Une annonce historique après des négociations avec Damas
L'annonce a été faite par le commandant en chef des FDS, Mazloum Abdi, lors d'une conférence de presse tenue à Hassaké, la principale ville de la région. Selon lui, cette dissolution intervient après des mois de négociations avec le gouvernement syrien, sous médiation américaine. « Nous avons décidé de dissoudre les FDS et de rejoindre l'armée syrienne pour préserver l'unité du pays et protéger les acquis de notre peuple », a-t-il déclaré.
Cette décision implique que les quelque 100 000 combattants des FDS seront intégrés dans les rangs de l'armée régulière syrienne, sous l'autorité du ministère de la Défense à Damas. Les institutions civiles de l'administration autonome, mises en place depuis 2014, seront également transférées à l'État syrien, selon un calendrier qui reste à préciser.
La fin d'une expérience d'autonomie unique en Syrie
Depuis 2014, les FDS, soutenues par la coalition internationale menée par les États-Unis, avaient établi une administration autonome dans les provinces de Hassaké, de Raqqa et de Deir ez-Zor, avec l'arabe et le kurde comme langues officielles. Cette expérience, fondée sur des principes de fédéralisme démocratique inspirés du leader kurde Abdullah Öcalan, avait permis de sécuriser la région face à l'État islamique et de mettre en place des services locaux.
La dissolution des FDS intervient alors que la Turquie, qui considère les YPG (Unités de protection du peuple), principale composante des FDS, comme une organisation terroriste liée au PKK, avait menacé à plusieurs reprises de lancer une offensive militaire dans la région. Selon des analystes, cette décision vise également à éviter une nouvelle escalade avec Ankara, qui a déjà mené trois opérations militaires dans le nord de la Syrie depuis 2016.
Réactions et conséquences pour la région
Le gouvernement syrien a salué cette annonce, la qualifiant de « pas important vers la restauration de la souveraineté de l'État sur l'ensemble du territoire ». De son côté, la coalition internationale a exprimé son soutien à cette transition, tout en appelant à garantir la sécurité des anciens combattants et des populations locales.

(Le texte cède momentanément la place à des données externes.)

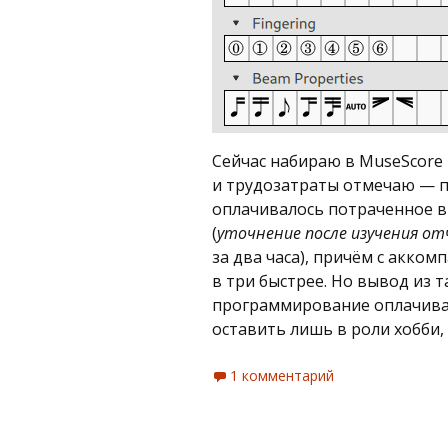
Сейчас набираю в MuseScore 
и трудозатраты отмечаю — п
оплачивалось потраченное вр
(
уточнение после изучения о
за два часа), причём с акко
в три быстрее. Но вывод из 
программирование оплачива
оставить лишь в роли хобби, 
1 комментарий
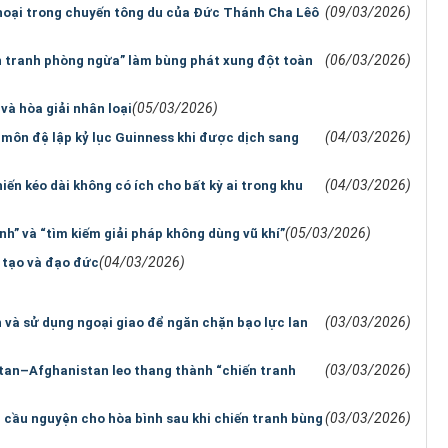
(09/03/2026)
 thoại trong chuyến tông du của Đức Thánh Cha Lêô
(06/03/2026)
n tranh phòng ngừa” làm bùng phát xung đột toàn
(05/03/2026)
và hòa giải nhân loại
(04/03/2026)
 môn đệ lập kỷ lục Guinness khi được dịch sang
(04/03/2026)
ến kéo dài không có ích cho bất kỳ ai trong khu
(05/03/2026)
nh” và “tìm kiếm giải pháp không dùng vũ khí”
(04/03/2026)
 tạo và đạo đức
(03/03/2026)
và sử dụng ngoại giao để ngăn chặn bạo lực lan
(03/03/2026)
istan–Afghanistan leo thang thành “chiến tranh
(03/03/2026)
cầu nguyện cho hòa bình sau khi chiến tranh bùng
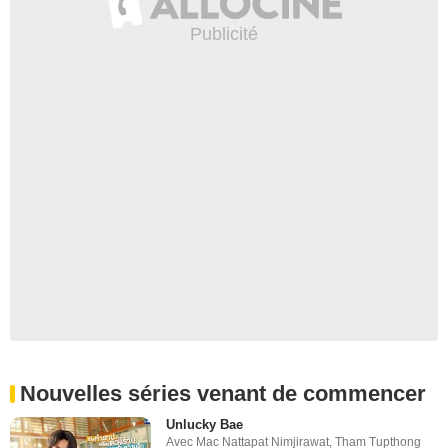
Nouvelles séries venant de commencer
Unlucky Bae
Avec
Mac Nattapat Nimjirawat
,
Tham Tupthong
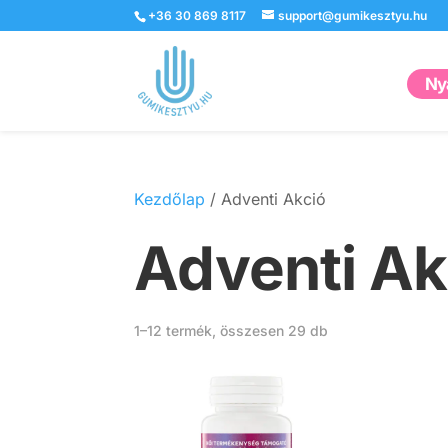
+36 30 869 8117
support@gumikesztyu.hu
Nyá
Kezdőlap
/ Adventi Akció
Adventi Ak
1–12 termék, összesen 29 db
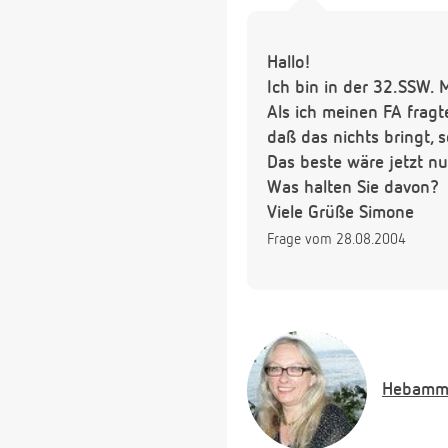
Hallo!
Ich bin in der 32.SSW. 
Als ich meinen FA fragt
daß das nichts bringt, 
Das beste wäre jetzt nu
Was halten Sie davon?
Viele Grüße Simone
Frage vom 28.08.2004
Hebamm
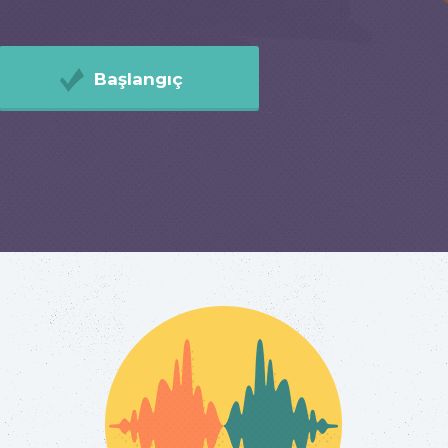
Başlangıç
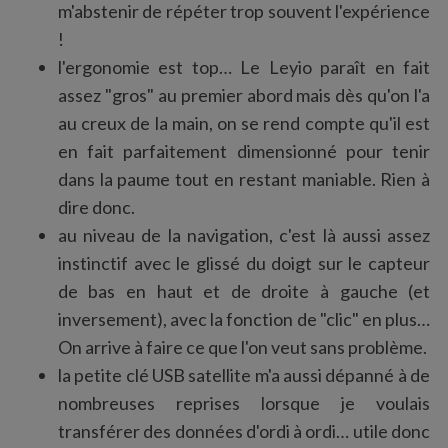
m'abstenir de répéter trop souvent l'expérience
!
l'ergonomie est top… Le Leyio paraît en fait
assez "gros" au premier abord mais dès qu'on l'a
au creux de la main, on se rend compte qu'il est
en fait parfaitement dimensionné pour tenir
dans la paume tout en restant maniable. Rien à
dire donc.
au niveau de la navigation, c'est là aussi assez
instinctif avec le glissé du doigt sur le capteur
de bas en haut et de droite à gauche (et
inversement), avec la fonction de "clic" en plus…
On arrive à faire ce que l'on veut sans problème.
la petite clé USB satellite m'a aussi dépanné à de
nombreuses reprises lorsque je voulais
transférer des données d'ordi à ordi… utile donc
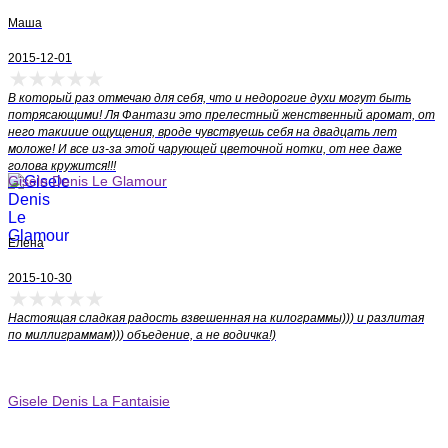
Маша
2015-12-01
В который раз отмечаю для себя, что и недорогие духи могут быть
потрясающими! Ля Фантази это прелестный женственный аромат, от
него такииие ощущения, вроде чувствуешь себя на двадцать лет
моложе! И все из-за этой чарующей цветочной нотки, от нее даже
голова кружится!!!
Gisele Denis Le Glamour
Елена
2015-10-30
Настоящая сладкая радость взвешенная на килограммы))) и разлитая
по миллиграммам))) объедение, а не водичка!)
Gisele Denis La Fantaisie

Les réactions locales sont mitigées : si certains habitants de Hassaké voient cette décision comme une nécessité pour la stabilité, d'autres craignent un retour en arrière sur les droits culturels et politiques acquis. « Nous avons peur de perdre notre langue et notre identité », confie une enseignante kurde de la ville, qui a requis l'anonymat.
La mise en œuvre de cette dissolution se fera progressivement, avec des comités conjoints chargés de superviser l'intégration des combattants et le transfert des institutions. Selon Mazloum Abdi, les FDS continueront d'assurer la sécurité pendant la transition, avant le déploiement complet des forces gouvernementales.

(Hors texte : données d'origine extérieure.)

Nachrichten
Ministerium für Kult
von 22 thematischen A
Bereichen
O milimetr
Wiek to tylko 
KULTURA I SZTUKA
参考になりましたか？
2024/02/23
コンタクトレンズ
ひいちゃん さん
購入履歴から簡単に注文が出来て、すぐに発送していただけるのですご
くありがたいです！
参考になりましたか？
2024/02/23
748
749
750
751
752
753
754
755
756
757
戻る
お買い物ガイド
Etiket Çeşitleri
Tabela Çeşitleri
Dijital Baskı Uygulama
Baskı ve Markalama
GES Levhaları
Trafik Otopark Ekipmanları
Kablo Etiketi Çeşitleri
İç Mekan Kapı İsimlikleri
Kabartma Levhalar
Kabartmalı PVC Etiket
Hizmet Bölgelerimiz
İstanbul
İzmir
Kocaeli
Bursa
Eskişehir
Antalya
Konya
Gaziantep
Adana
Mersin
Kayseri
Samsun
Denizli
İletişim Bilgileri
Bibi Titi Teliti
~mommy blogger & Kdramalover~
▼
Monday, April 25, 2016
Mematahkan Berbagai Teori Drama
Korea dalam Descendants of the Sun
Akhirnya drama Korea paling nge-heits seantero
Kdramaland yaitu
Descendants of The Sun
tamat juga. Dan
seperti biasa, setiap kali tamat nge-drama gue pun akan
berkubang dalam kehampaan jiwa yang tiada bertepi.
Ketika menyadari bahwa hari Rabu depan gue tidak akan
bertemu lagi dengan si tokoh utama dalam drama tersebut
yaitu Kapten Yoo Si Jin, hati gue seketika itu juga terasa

Cette décision pourrait avoir des répercussions au-delà des frontières syriennes, notamment sur l'équilibre des forces dans la région et sur les négociations politiques plus larges sur l'avenir de la Syrie. Elle intervient alors que le président syrien Bachar el-Assad a réaffirmé sa volonté de reprendre le contrôle de toutes les zones échappant à son autorité, et que les pourparlers de Genève sur une nouvelle constitution sont au point mort.